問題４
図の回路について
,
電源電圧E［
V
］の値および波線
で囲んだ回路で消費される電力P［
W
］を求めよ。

────────────────────────────────────────

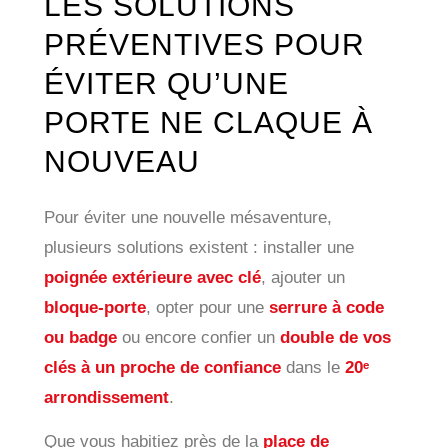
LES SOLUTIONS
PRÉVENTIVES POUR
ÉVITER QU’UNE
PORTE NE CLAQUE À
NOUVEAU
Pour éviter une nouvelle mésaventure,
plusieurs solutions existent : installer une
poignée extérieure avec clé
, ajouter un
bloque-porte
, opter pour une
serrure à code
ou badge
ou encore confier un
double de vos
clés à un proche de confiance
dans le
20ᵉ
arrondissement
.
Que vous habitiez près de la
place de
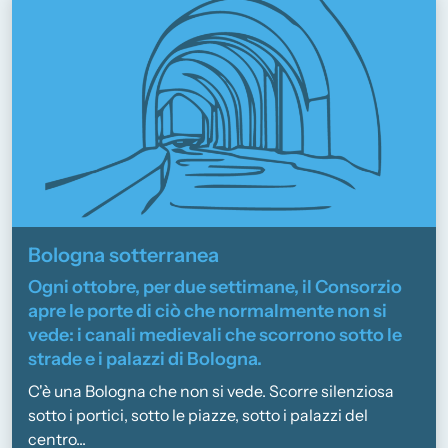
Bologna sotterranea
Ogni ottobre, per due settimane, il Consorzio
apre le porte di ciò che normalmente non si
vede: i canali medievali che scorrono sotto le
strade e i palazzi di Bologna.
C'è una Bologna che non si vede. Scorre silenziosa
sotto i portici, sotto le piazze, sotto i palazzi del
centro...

────────────────────────────────────────

The string "sotto" may appear in lines of the entries above. Say how many such lines there are, as a number only.

2